Measuring the Luttinger liquid parameter with shot noise

TL;DR

This paper proposes a method to determine the Luttinger liquid parameter in 1D interacting electron systems by analyzing low-frequency shot noise generated by quantum point contacts under non-equilibrium conditions.

Contribution

It introduces a novel noise measurement technique to accurately extract the Luttinger liquid parameter $K$ in 1D systems, linking noise characteristics to electron interactions.

Findings

Zero-frequency noise depends on the Luttinger parameter $K$.

The method allows extraction of $K$ from noise measurements.
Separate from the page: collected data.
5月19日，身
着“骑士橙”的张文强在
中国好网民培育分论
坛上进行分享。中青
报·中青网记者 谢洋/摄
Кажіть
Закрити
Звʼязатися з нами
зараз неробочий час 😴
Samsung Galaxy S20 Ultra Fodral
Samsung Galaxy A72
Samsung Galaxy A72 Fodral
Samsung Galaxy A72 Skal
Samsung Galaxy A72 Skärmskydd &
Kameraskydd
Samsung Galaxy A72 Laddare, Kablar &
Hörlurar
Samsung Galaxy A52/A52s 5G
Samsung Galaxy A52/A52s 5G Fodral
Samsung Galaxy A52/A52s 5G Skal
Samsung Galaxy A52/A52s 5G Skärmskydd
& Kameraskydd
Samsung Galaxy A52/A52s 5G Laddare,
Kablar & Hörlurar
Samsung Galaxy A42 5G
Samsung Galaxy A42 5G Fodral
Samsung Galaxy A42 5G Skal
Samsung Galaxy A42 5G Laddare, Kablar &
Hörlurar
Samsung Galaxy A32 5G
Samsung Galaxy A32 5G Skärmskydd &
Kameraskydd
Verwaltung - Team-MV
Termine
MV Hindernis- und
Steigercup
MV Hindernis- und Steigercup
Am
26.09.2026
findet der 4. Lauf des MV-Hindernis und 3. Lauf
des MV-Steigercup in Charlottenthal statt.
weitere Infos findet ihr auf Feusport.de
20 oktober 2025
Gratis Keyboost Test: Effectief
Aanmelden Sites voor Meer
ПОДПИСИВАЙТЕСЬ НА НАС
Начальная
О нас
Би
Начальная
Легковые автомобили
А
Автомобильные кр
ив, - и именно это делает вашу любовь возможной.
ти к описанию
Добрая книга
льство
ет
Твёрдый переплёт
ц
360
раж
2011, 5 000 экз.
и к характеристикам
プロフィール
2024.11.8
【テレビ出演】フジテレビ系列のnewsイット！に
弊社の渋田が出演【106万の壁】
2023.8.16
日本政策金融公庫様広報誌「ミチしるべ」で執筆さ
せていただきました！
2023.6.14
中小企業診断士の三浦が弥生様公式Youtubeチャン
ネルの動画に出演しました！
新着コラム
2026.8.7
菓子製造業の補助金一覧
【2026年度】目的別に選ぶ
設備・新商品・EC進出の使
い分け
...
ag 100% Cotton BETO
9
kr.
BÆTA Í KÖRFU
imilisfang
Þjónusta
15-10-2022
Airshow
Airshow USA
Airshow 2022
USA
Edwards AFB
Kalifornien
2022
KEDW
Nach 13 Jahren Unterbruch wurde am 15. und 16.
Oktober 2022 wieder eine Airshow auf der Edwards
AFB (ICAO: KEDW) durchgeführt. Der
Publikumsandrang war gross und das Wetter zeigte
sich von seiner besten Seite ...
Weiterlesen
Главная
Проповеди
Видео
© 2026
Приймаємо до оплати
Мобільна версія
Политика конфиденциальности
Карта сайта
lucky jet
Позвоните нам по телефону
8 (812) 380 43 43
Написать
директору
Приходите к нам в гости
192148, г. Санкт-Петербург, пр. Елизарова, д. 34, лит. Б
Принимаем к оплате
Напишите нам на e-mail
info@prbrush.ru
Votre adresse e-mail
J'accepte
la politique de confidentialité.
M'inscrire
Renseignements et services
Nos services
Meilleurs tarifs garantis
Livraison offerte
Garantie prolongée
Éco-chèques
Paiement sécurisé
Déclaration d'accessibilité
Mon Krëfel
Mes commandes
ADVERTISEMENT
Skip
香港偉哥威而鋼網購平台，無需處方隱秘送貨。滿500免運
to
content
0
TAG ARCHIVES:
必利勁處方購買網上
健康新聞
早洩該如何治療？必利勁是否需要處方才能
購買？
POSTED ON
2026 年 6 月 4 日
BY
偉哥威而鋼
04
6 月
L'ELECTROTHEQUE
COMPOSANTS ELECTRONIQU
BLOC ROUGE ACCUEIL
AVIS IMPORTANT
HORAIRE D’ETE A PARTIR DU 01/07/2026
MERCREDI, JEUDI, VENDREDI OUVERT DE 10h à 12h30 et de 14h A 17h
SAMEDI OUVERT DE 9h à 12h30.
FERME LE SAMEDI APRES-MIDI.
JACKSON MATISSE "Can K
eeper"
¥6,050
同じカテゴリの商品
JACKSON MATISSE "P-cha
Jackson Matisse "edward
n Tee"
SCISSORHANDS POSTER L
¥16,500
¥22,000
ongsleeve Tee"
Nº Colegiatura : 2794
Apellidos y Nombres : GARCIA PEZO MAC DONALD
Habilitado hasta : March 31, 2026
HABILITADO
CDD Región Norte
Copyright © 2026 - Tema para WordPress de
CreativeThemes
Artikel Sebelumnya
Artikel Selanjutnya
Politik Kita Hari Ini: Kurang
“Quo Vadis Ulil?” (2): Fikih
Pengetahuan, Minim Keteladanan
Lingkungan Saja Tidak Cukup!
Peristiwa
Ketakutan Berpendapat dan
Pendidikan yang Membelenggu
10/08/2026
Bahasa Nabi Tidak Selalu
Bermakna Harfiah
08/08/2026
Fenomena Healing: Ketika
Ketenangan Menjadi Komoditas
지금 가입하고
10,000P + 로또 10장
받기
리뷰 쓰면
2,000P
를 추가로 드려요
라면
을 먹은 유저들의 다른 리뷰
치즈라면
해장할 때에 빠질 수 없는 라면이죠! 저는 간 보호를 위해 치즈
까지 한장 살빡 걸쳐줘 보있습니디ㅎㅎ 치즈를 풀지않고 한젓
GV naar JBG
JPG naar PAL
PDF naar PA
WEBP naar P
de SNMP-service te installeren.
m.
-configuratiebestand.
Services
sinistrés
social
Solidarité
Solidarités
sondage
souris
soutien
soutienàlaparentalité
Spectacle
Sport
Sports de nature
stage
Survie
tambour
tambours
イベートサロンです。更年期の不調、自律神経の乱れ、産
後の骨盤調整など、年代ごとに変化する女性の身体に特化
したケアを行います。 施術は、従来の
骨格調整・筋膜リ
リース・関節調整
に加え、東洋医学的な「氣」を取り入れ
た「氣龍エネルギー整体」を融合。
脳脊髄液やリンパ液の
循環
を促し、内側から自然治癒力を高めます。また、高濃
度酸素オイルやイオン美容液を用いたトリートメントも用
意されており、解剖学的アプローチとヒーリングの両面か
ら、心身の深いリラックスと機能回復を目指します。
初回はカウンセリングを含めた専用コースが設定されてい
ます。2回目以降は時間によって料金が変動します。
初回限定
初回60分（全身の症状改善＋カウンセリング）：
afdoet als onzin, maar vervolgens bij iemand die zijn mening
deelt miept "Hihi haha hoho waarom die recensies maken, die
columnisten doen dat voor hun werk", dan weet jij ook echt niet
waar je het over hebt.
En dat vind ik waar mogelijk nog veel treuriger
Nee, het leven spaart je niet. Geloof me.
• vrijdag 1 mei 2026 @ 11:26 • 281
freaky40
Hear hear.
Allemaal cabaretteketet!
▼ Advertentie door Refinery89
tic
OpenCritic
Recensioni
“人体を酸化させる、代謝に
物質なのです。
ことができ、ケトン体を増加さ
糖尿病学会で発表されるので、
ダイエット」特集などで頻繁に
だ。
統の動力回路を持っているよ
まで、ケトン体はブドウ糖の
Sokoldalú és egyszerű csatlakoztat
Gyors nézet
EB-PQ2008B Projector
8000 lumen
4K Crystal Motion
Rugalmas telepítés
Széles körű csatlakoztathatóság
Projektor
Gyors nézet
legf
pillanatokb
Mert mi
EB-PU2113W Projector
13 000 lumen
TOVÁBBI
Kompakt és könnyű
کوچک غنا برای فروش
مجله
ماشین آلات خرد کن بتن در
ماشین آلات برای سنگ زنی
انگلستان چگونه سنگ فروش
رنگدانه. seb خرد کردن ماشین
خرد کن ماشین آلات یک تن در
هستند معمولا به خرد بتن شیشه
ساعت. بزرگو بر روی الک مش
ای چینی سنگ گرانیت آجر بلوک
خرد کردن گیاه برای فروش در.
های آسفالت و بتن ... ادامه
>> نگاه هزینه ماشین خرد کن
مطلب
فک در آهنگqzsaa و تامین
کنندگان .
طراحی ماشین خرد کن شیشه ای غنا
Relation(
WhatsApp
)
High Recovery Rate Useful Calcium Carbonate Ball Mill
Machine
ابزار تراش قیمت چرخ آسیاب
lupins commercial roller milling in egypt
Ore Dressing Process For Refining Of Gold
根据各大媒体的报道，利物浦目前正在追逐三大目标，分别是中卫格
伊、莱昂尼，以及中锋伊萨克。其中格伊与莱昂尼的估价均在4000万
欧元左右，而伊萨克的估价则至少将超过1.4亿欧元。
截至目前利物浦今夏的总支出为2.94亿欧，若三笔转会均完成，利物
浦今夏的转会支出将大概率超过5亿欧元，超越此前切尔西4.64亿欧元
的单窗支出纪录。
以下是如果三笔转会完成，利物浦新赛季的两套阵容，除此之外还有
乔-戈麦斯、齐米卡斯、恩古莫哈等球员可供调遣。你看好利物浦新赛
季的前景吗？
Noise characteristics vary with QPC transparency and voltage settings.

Abstract

We explore the low-frequency noise of interacting electrons in a one-dimensional structure (quantum wire or interaction-coupled edge states) with counterpropagating modes, assuming a single channel in each direction. The system is driven out of equilibrium by a quantum point contact (QPC) with an applied voltage, which induces a double-step energy distribution of incoming electrons on one side of the device. A second QPC serves to explore the statistics of outgoing electrons. We show that measurement of a low-frequency noise in such a setup allows one to extract the Luttinger liquid constant $K$ which is the key parameter characterizing an interacting 1D system. We evaluate the dependence of the zero-frequency noise on $K$ and on parameters of both QPCs (transparencies and voltages).